#### Activity
For the records below, say how many lines contain the string "oplossing". Give no other text.
(Data records)
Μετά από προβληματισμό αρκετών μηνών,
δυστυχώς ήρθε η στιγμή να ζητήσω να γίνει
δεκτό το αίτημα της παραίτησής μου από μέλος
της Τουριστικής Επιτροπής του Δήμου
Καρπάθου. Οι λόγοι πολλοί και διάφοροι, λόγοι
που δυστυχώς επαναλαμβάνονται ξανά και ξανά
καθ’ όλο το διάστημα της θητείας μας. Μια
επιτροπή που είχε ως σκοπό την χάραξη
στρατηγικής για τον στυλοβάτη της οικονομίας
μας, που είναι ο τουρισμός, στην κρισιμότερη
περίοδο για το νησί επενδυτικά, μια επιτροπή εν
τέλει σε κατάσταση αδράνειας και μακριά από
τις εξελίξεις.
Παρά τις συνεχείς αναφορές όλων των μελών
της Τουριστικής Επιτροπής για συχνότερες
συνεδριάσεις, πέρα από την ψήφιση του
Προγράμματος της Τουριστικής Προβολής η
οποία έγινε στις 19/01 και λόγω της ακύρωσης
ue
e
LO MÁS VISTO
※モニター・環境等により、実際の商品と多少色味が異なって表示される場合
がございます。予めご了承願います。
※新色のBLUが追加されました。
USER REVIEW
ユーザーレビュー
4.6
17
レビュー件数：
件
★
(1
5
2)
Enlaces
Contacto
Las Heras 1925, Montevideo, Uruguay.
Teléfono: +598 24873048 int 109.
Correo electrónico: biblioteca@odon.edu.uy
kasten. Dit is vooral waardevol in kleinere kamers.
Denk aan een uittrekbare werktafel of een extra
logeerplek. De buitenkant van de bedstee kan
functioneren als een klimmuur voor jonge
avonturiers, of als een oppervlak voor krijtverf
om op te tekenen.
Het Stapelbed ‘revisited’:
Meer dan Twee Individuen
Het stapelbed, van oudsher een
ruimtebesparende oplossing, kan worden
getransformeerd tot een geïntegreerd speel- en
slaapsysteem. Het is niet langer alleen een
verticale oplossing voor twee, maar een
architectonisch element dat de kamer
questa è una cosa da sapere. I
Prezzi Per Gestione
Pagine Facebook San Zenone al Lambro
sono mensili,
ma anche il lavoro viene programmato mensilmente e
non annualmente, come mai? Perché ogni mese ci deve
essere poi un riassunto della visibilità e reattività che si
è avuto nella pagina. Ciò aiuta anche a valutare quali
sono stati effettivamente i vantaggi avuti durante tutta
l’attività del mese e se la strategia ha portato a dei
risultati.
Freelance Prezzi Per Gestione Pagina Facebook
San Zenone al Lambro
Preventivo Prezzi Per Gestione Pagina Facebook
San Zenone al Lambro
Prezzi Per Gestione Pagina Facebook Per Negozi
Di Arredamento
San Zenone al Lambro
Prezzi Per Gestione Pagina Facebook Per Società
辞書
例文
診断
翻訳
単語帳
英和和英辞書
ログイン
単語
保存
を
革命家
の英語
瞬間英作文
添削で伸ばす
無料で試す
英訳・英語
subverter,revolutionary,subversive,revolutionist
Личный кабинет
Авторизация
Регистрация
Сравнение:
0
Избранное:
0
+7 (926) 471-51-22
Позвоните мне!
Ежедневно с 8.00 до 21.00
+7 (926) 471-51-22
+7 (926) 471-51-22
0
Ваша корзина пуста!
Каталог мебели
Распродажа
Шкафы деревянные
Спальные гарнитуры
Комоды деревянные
(End Data records)
#### Response to the task
2